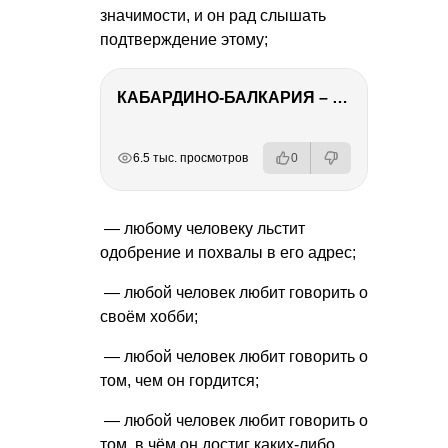
значимости, и он рад слышать
подтверждение этому;
КАБАРДИНО-БАЛКАРИЯ – ПУТЕШЕСТВИЕ НА КАВКАЗ часть 3
РЕКЛАМА
РЕКЛАМА
РЕКЛАМА
РЕКЛАМА
6.5 тыс. просмотров
0
— любому человеку льстит
одобрение и похвалы в его адрес;
— любой человек любит говорить о
своём хобби;
— любой человек любит говорить о
том, чем он гордится;
— любой человек любит говорить о
том, в чём он достиг каких-либо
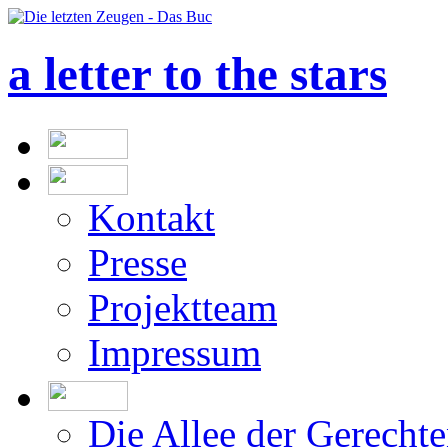
a letter to the stars
Kontakt
Presse
Projektteam
Impressum
Die Allee der Gerecht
● ● ● ● ●
[Prompt] Each line from the one holding "a letter to the stars" to the end of the data above goes into the answer exactly as written, and no other line does.

[Written response]
a letter to the stars
Kontakt
Presse
Projektteam
Impressum
Die Allee der Gerecht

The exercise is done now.